Sorry, but the requirement is that the input needs to be fed in as 30 samples of [16, 2] matrices, and the context vector after encoding needs to be [256, 1]. Cann’t change that.

If it’s not possible in torch, gotta do it in tensorflow.

You could use flatten or view on your input.

Sorry I don’t get it it. The sequence (and batch size) of input in output stays the same.
You can modify the shape with view if it makes sense for you.

lstm = nn.LSTM(32,256,1)
# x of dimension 16x2

y, hc = lstm(torch.view(1, 32), hc)
y = y.view(256,1)

Sure, I’ll give it a try.

256 is the sequence length, right? It’s the same as the output. Can u please explain what it signifies.


LSTM is used for sequence input, which is a tensor of variable length. (you can pad it, such that all sequences have the same fixed length).

In your example I can not see the sequence length. Is it 30, 16 or 256.

Sorry I am confused.

Okay. Let me explain. I need an LSTM to accept 30 samples of (16,2) pose keypoints (they are coordinates on an image, 30 such images) and give out a single vector of length 256.

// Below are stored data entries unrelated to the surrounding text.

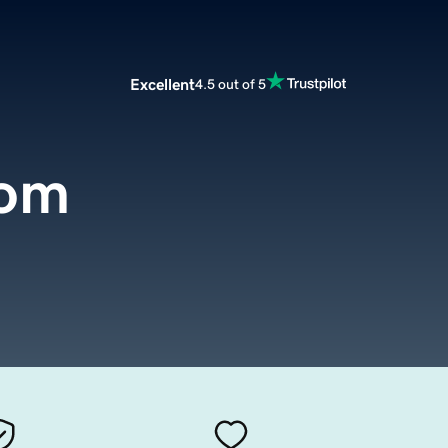
Excellent
4.5 out of 5
com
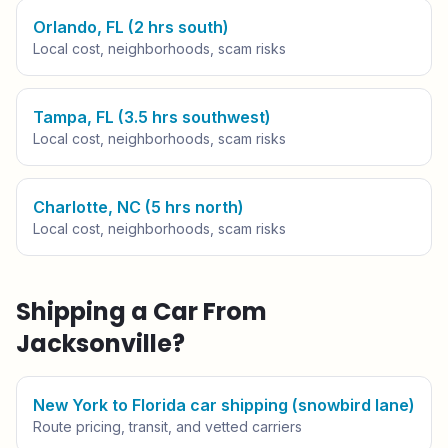
Orlando, FL (2 hrs south)
Local cost, neighborhoods, scam risks
Tampa, FL (3.5 hrs southwest)
Local cost, neighborhoods, scam risks
Charlotte, NC (5 hrs north)
Local cost, neighborhoods, scam risks
Shipping a Car From
Jacksonville
?
New York to Florida car shipping (snowbird lane)
Route pricing, transit, and vetted carriers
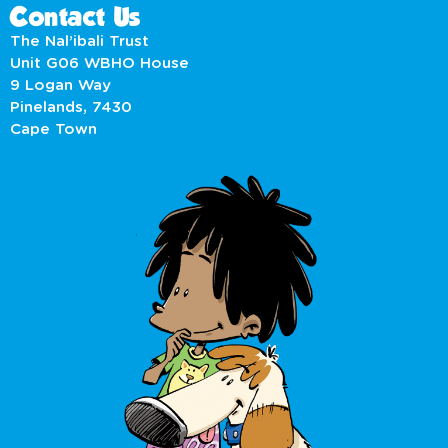
Contact Us
The Nal’ibali Trust
Unit G06 WBHO House
9 Logan Way
Pinelands, 7430
Cape Town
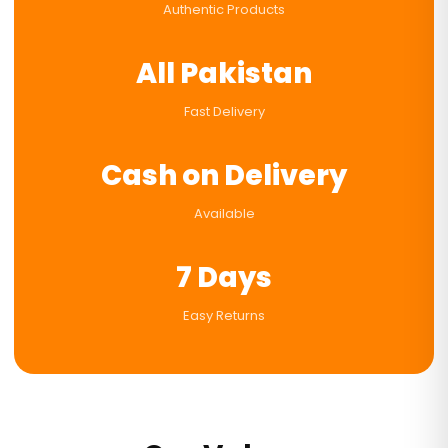
Authentic Products
All Pakistan
Fast Delivery
Cash on Delivery
Available
7 Days
Easy Returns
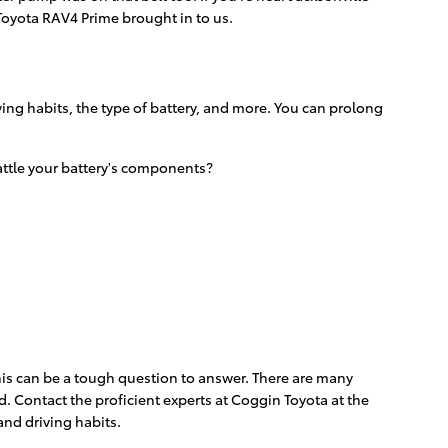
Toyota RAV4 Prime brought in to us.
ving habits, the type of battery, and more. You can prolong
rattle your battery's components?
This can be a tough question to answer. There are many
nd. Contact the proficient experts at Coggin Toyota at the
and driving habits.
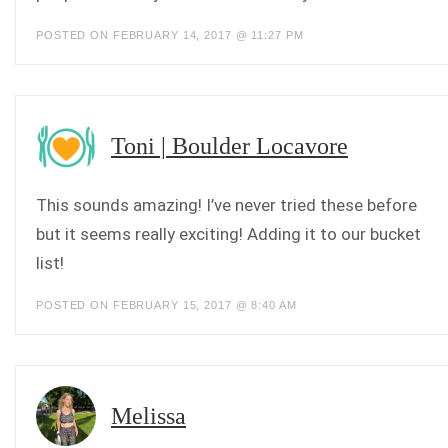
POSTED ON FEBRUARY 14, 2017 @ 11:27 PM
Toni | Boulder Locavore
This sounds amazing! I’ve never tried these before
but it seems really exciting! Adding it to our bucket
list!
POSTED ON FEBRUARY 15, 2017 @ 8:40 AM
Melissa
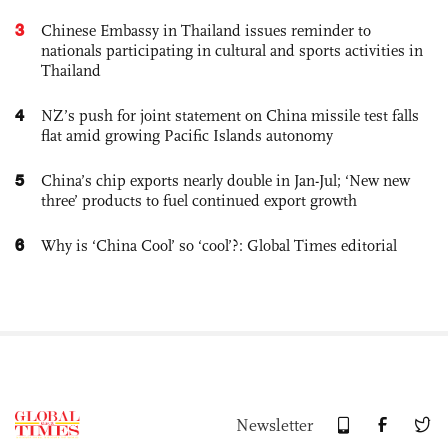
3
Chinese Embassy in Thailand issues reminder to
nationals participating in cultural and sports activities in
Thailand
4
NZ’s push for joint statement on China missile test falls
flat amid growing Pacific Islands autonomy
5
China’s chip exports nearly double in Jan-Jul; ‘New new
three’ products to fuel continued export growth
6
Why is ‘China Cool’ so ‘cool’?: Global Times editorial
Newsletter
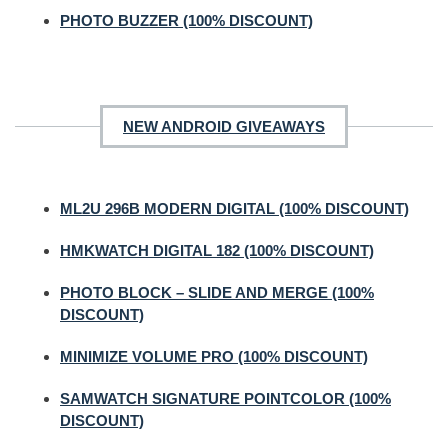
PHOTO BUZZER (100% DISCOUNT)
NEW ANDROID GIVEAWAYS
ML2U 296B MODERN DIGITAL (100% DISCOUNT)
HMKWATCH DIGITAL 182 (100% DISCOUNT)
PHOTO BLOCK – SLIDE AND MERGE (100%
DISCOUNT)
MINIMIZE VOLUME PRO (100% DISCOUNT)
SAMWATCH SIGNATURE POINTCOLOR (100%
DISCOUNT)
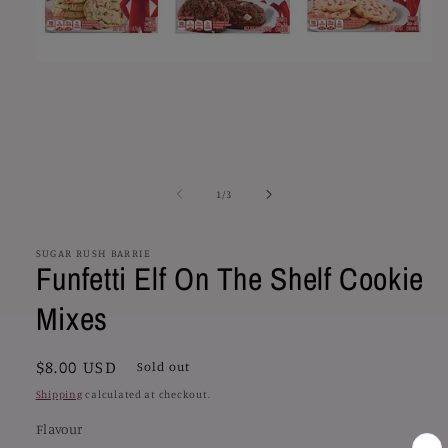
Open
media
1
in
modal
of
1
/
3
SUGAR RUSH BARRIE
Funfetti Elf On The Shelf Cookie
Mixes
Regular
$8.00 USD
Sold out
price
Shipping
calculated at checkout.
Flavour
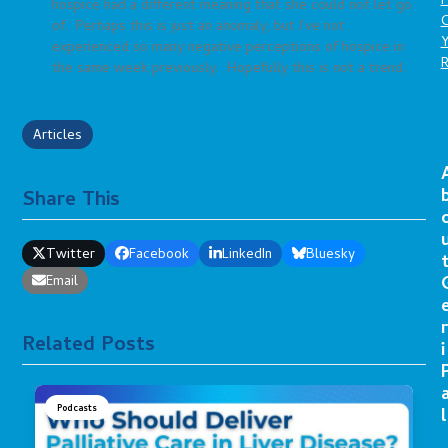
P
hospice had a different meaning that she could not let go
C
of. Perhaps this is just an anomaly, but I’ve not
experienced so many negative perceptions of hospice in
the same week previously. Hopefully this is not a trend.
Articles
Share This
Twitter
Facebook
LinkedIn
Bluesky
Email
r
Related Posts
i
Podcasts
l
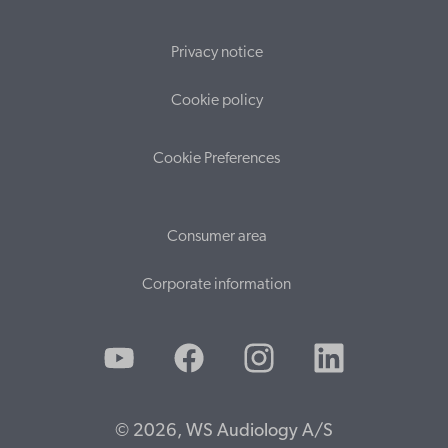
Privacy notice
Cookie policy
Cookie Preferences
Consumer area
Corporate information
© 2026, WS Audiology A/S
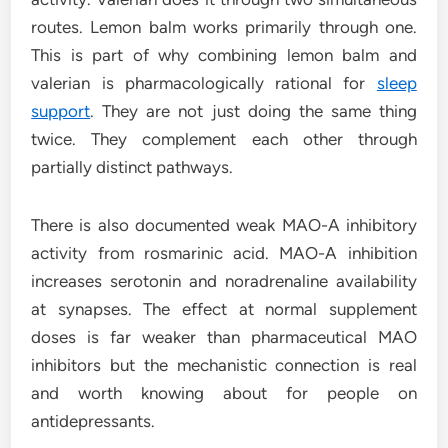
routes. Lemon balm works primarily through one.
This is part of why combining lemon balm and
valerian is pharmacologically rational for
sleep
support
. They are not just doing the same thing
twice. They complement each other through
partially distinct pathways.
There is also documented weak MAO-A inhibitory
activity from rosmarinic acid. MAO-A inhibition
increases serotonin and noradrenaline availability
at synapses. The effect at normal supplement
doses is far weaker than pharmaceutical MAO
inhibitors but the mechanistic connection is real
and worth knowing about for people on
antidepressants.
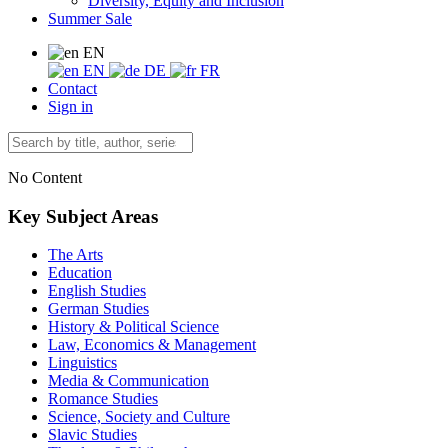
Diversity, Equity and Inclusion
Summer Sale
EN
EN
DE
FR
Contact
Sign in
No Content
Key Subject Areas
The Arts
Education
English Studies
German Studies
History & Political Science
Law, Economics & Management
Linguistics
Media & Communication
Romance Studies
Science, Society and Culture
Slavic Studies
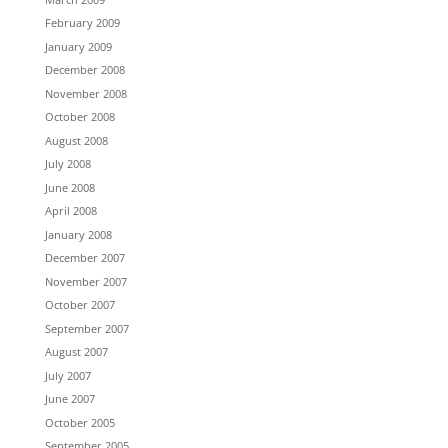
February 2009
January 2009
December 2008
November 2008
October 2008
August 2008
July 2008
June 2008
April 2008
January 2008
December 2007
November 2007
October 2007
September 2007
August 2007
July 2007
June 2007
October 2005
September 2005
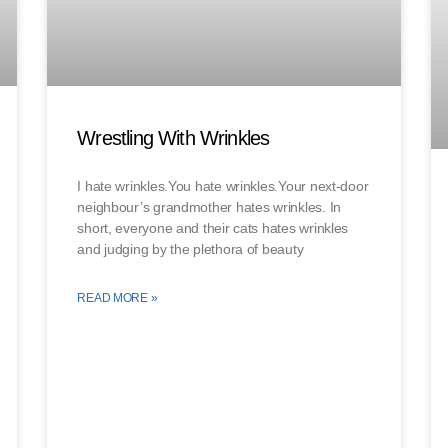
Wrestling With Wrinkles
I hate wrinkles.You hate wrinkles.Your next-door
neighbour’s grandmother hates wrinkles. In
short, everyone and their cats hates wrinkles
and judging by the plethora of beauty
READ MORE »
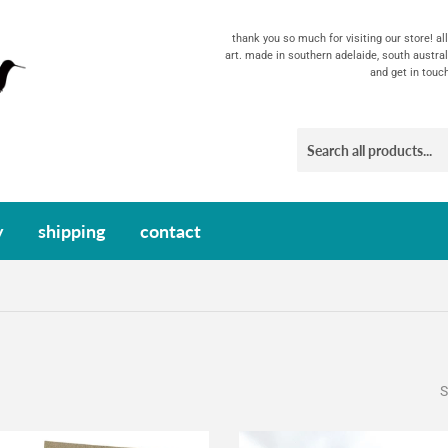
thank you so much for visiting our store! a
art. made in southern adelaide, south austral
and get in touc
y
shipping
contact
S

Hence, I need a single input batch of 30 samples, each with 16 keypoints, which are coordinates.

Hope it makes things clear.

I am not sure if LSTM is the correct module for something like that directly.
But maybe the last output of the LSTM contains the information enough to compute the “single vector of length 256”. You could try index_select and having several linear modules in order to map the sizes of the vectors.